They could bring back a message by word of mouth.'
'No, my dear. It is your morning with Mr. Poulter. And you must take
care not to come back later than eleven, Mysie dear; I cannot have him
kept waiting. Dolores, do you like to go?'
'Yes, please,' said Dolores, partly because it was at any rate gain to
escape from that charity-school lesson in the morning, and partly
because Valetta was looking at her in the ardent hope that she would
refuse the privilege of the walk, and it therefore became valuable; but
there was so little alacrity in her voice that her aunt asked her
whether she were quite rested and really liked the walk, which would be
only half a mile to the outskirts of the town.
Dolores hated personal inquiries beyond everything, and replied that
she was quite well, and didn't mind.
So soon as she and Mysie had finished, they were sent off to get ready,
while Aunt Lilias wrote her note in pencil at the corner of the table,
which she never left, while Fergus and Primrose were finishing their
meal; but she had to silence a storm at the 'didn't mind'--Gillian even
venturing to ask how she could send one to whom it was evidently no
pleasure to go. 'I think she likes it more than she shows,' said the
mother, 'and she wants air, and will settle to her lessons the better
for it.
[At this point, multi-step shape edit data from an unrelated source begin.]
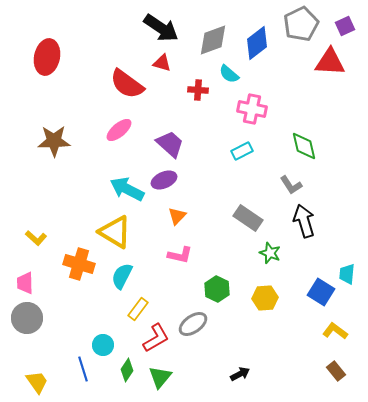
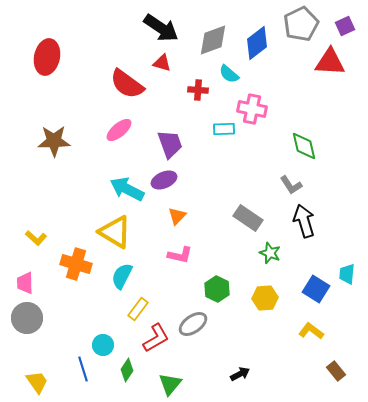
purple trapezoid at (170, 144): rotated 28 degrees clockwise
cyan rectangle at (242, 151): moved 18 px left, 22 px up; rotated 25 degrees clockwise
orange cross at (79, 264): moved 3 px left
blue square at (321, 292): moved 5 px left, 3 px up
yellow L-shape at (335, 331): moved 24 px left
green triangle at (160, 377): moved 10 px right, 7 px down
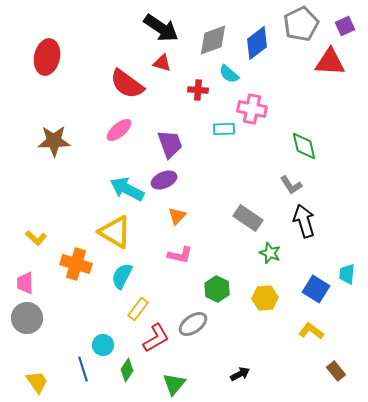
green triangle at (170, 384): moved 4 px right
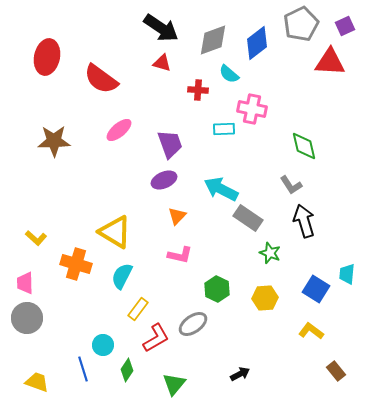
red semicircle at (127, 84): moved 26 px left, 5 px up
cyan arrow at (127, 189): moved 94 px right
yellow trapezoid at (37, 382): rotated 35 degrees counterclockwise
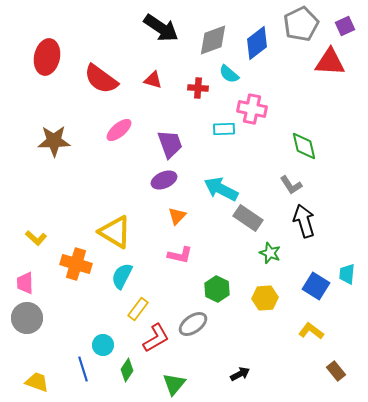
red triangle at (162, 63): moved 9 px left, 17 px down
red cross at (198, 90): moved 2 px up
blue square at (316, 289): moved 3 px up
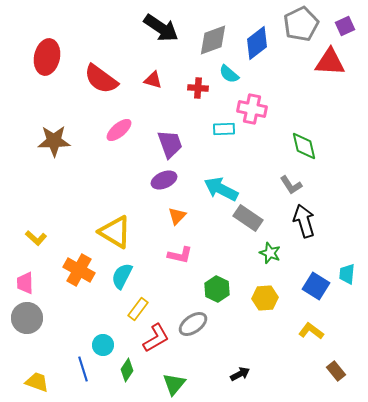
orange cross at (76, 264): moved 3 px right, 6 px down; rotated 12 degrees clockwise
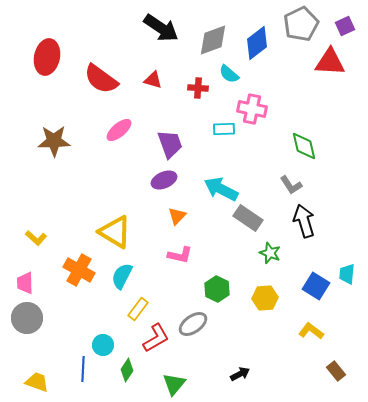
blue line at (83, 369): rotated 20 degrees clockwise
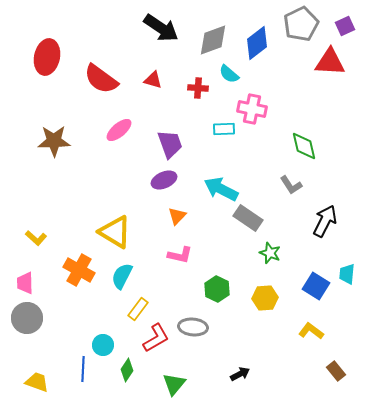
black arrow at (304, 221): moved 21 px right; rotated 44 degrees clockwise
gray ellipse at (193, 324): moved 3 px down; rotated 40 degrees clockwise
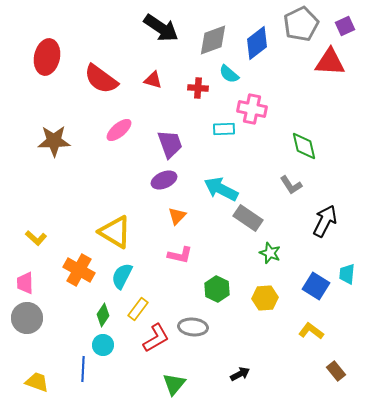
green diamond at (127, 370): moved 24 px left, 55 px up
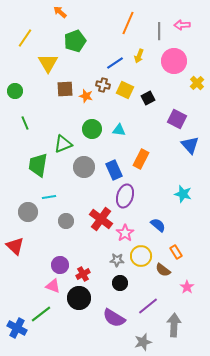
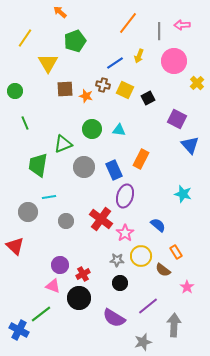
orange line at (128, 23): rotated 15 degrees clockwise
blue cross at (17, 328): moved 2 px right, 2 px down
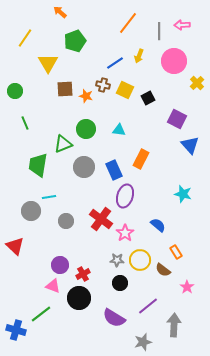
green circle at (92, 129): moved 6 px left
gray circle at (28, 212): moved 3 px right, 1 px up
yellow circle at (141, 256): moved 1 px left, 4 px down
blue cross at (19, 330): moved 3 px left; rotated 12 degrees counterclockwise
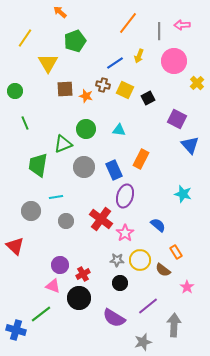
cyan line at (49, 197): moved 7 px right
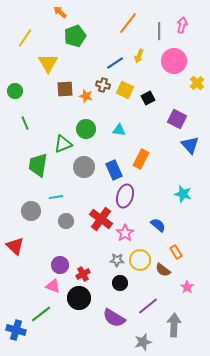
pink arrow at (182, 25): rotated 105 degrees clockwise
green pentagon at (75, 41): moved 5 px up
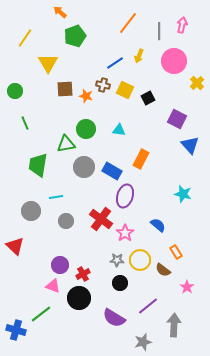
green triangle at (63, 144): moved 3 px right; rotated 12 degrees clockwise
blue rectangle at (114, 170): moved 2 px left, 1 px down; rotated 36 degrees counterclockwise
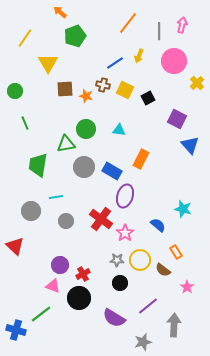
cyan star at (183, 194): moved 15 px down
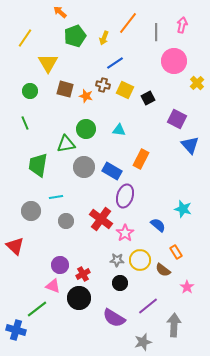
gray line at (159, 31): moved 3 px left, 1 px down
yellow arrow at (139, 56): moved 35 px left, 18 px up
brown square at (65, 89): rotated 18 degrees clockwise
green circle at (15, 91): moved 15 px right
green line at (41, 314): moved 4 px left, 5 px up
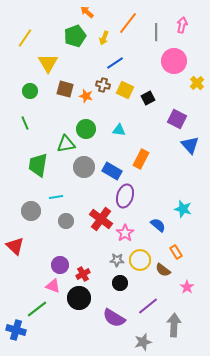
orange arrow at (60, 12): moved 27 px right
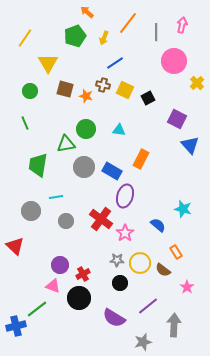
yellow circle at (140, 260): moved 3 px down
blue cross at (16, 330): moved 4 px up; rotated 30 degrees counterclockwise
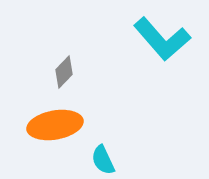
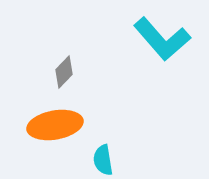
cyan semicircle: rotated 16 degrees clockwise
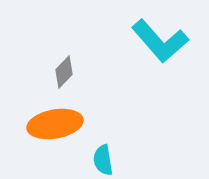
cyan L-shape: moved 2 px left, 2 px down
orange ellipse: moved 1 px up
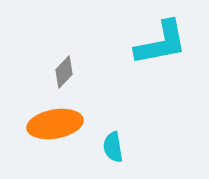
cyan L-shape: moved 1 px right, 2 px down; rotated 60 degrees counterclockwise
cyan semicircle: moved 10 px right, 13 px up
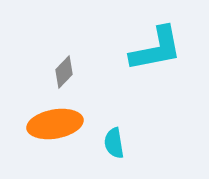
cyan L-shape: moved 5 px left, 6 px down
cyan semicircle: moved 1 px right, 4 px up
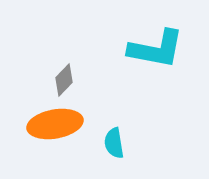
cyan L-shape: rotated 22 degrees clockwise
gray diamond: moved 8 px down
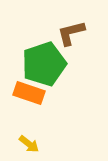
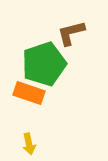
yellow arrow: rotated 40 degrees clockwise
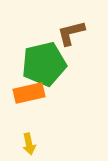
green pentagon: rotated 6 degrees clockwise
orange rectangle: rotated 32 degrees counterclockwise
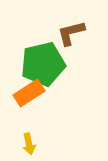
green pentagon: moved 1 px left
orange rectangle: rotated 20 degrees counterclockwise
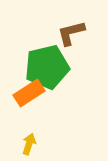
green pentagon: moved 4 px right, 3 px down
yellow arrow: rotated 150 degrees counterclockwise
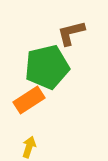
orange rectangle: moved 7 px down
yellow arrow: moved 3 px down
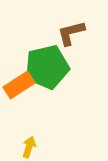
orange rectangle: moved 10 px left, 15 px up
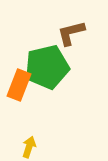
orange rectangle: rotated 36 degrees counterclockwise
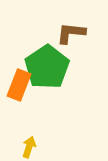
brown L-shape: rotated 20 degrees clockwise
green pentagon: rotated 21 degrees counterclockwise
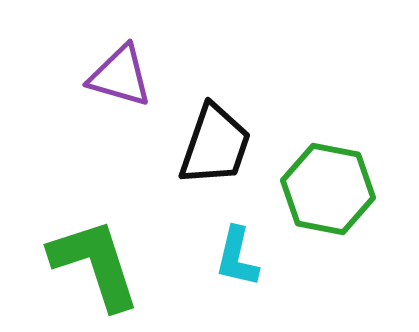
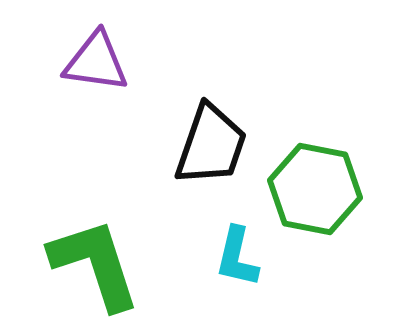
purple triangle: moved 24 px left, 14 px up; rotated 8 degrees counterclockwise
black trapezoid: moved 4 px left
green hexagon: moved 13 px left
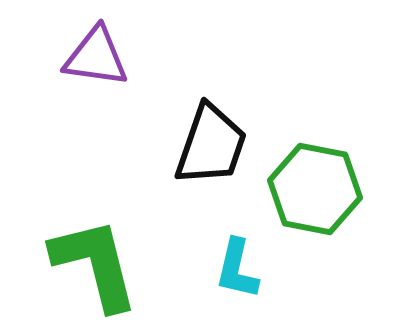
purple triangle: moved 5 px up
cyan L-shape: moved 12 px down
green L-shape: rotated 4 degrees clockwise
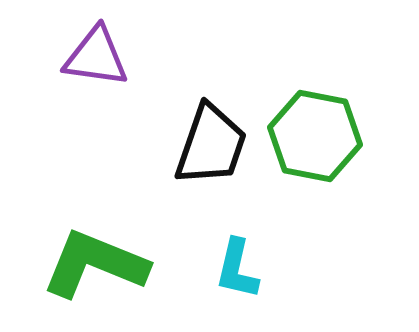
green hexagon: moved 53 px up
green L-shape: rotated 54 degrees counterclockwise
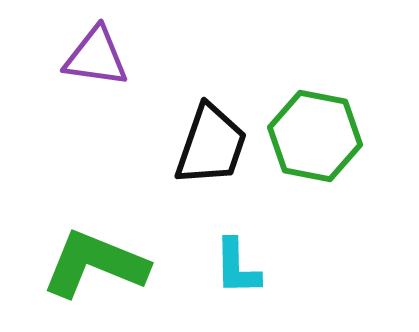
cyan L-shape: moved 2 px up; rotated 14 degrees counterclockwise
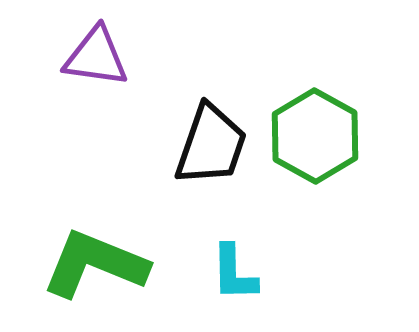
green hexagon: rotated 18 degrees clockwise
cyan L-shape: moved 3 px left, 6 px down
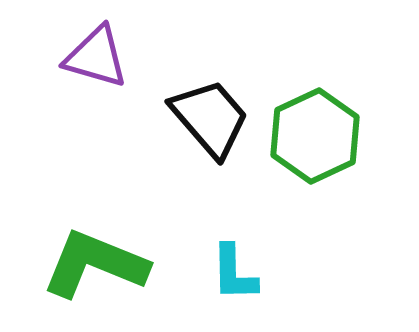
purple triangle: rotated 8 degrees clockwise
green hexagon: rotated 6 degrees clockwise
black trapezoid: moved 1 px left, 27 px up; rotated 60 degrees counterclockwise
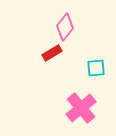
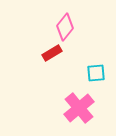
cyan square: moved 5 px down
pink cross: moved 2 px left
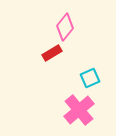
cyan square: moved 6 px left, 5 px down; rotated 18 degrees counterclockwise
pink cross: moved 2 px down
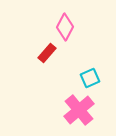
pink diamond: rotated 12 degrees counterclockwise
red rectangle: moved 5 px left; rotated 18 degrees counterclockwise
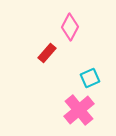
pink diamond: moved 5 px right
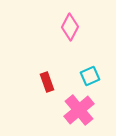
red rectangle: moved 29 px down; rotated 60 degrees counterclockwise
cyan square: moved 2 px up
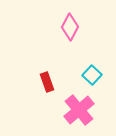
cyan square: moved 2 px right, 1 px up; rotated 24 degrees counterclockwise
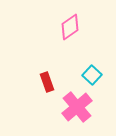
pink diamond: rotated 28 degrees clockwise
pink cross: moved 2 px left, 3 px up
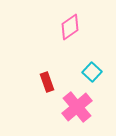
cyan square: moved 3 px up
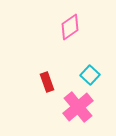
cyan square: moved 2 px left, 3 px down
pink cross: moved 1 px right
What's that, Val?'
'It was my turn, mamma,' said Valetta, in an injured voice.
'It will be your turn next, Val,' said her mother, cheerfully.
'Dolores comes between you and Mysie, so she must take her place
accordingly. And today we grant her the privilege of the new-comer.'
Dolores would have esteemed the privilege more, if, while she was going
upstairs to put on her hat, the recollection had not occurred to her of
one of the victim's of an aunt's cruelty who was always made to run on
errands while her favoured cousins were at their studies. Was this the
beginning? Somehow, though her better sense knew this was a foolish
fancy, she had a secret pleasure in pitying herself, and posing to
herself as a persecuted heroine. And then she was greatly fretted to
find the housemaid in her room, looking as if no one else had any
business there. What was worse, she could not find her jacket. She
pulled out all her drawers with fierce, noisy jerks, and then turned
round on the maid, sharply demanding--
'I'm sure I don't know, Miss Dollars. You'd best ask Mrs. Halfpenny.'
'If--' but at that moment Mysie ran in, holding the jacket in her hand.
'I saw it in the nursery,' she said, triumphantly. 'Nurse had taken it
to mend! Come along. Where's your hat?'
But there was pursuit; Mrs. Halfpenny was at the door. 'Young ladies,
you are not going out of the policy in that fashion.'
'Mamma sent us. Mamma wants us to take a note in a hurry. Only to
Miss Hacket,' pleaded Mysie, as Mrs. Halfpenny laid violent hands on
her brown Holland jacket, observing--
'My leddy never bade ye run off mair like a wild worricow than a
general officer's daughter, Miss Mysie. What's that? Only Miss
Hacket, do you say? You should respect yourself and them you come of
mair than to show yourself to a blind beetle in an unbecoming way.
'Tis well that there's one in the house that knows what is befitting.
Miss Dollars, you stand still; I must sort your necktie before you go.
'Tis all of a wisp. Miss Mysie, you tell your mamma that I should be
fain to know her pleasure about Miss Dollars' frocks. She've scarce
got one--coloured or mourning--that don't want altering.'
Mrs. Halfpenny always caused Dolores such extreme astonishment and awe
that she obeyed her instantly, but to be turned about and tidied by an
authoritative hand was extremely disagreeable to the independent young
lady. Caroline had never treated her thus, being more willing to
permit untidiness than to endure her temper. She only durst, after the
pair were released, remonstrate with Mysie on being termed Miss
Dollars.
'They can't make out your name,' said Mysie. 'I tried to teach Lois,
but nurse said she had no notion of new-fangled nonsense names.'
'Ah! but Val was born at Malta, and mamma had always loved the Grand
Master La Valetta so much, and had written verses about him when she
was only sixteen. And Primrose was named after the first primrose
mamma had seen for twelve years--the first one Val and I had ever
seen.'
All this was chattered forth on the stairs before the two girls reached
the dining-room, where Mysie committed the feeding of her pets to Val,
and received the note, with fresh injunctions to come home by eleven,
and bring word whether Miss Hacket and Miss Constance would both come
to luncheon.
'Oh dear!' sighed Gillian, and there was a general groan round the
table.
'Oh no, I know it can't,' said Gillian, resignedly.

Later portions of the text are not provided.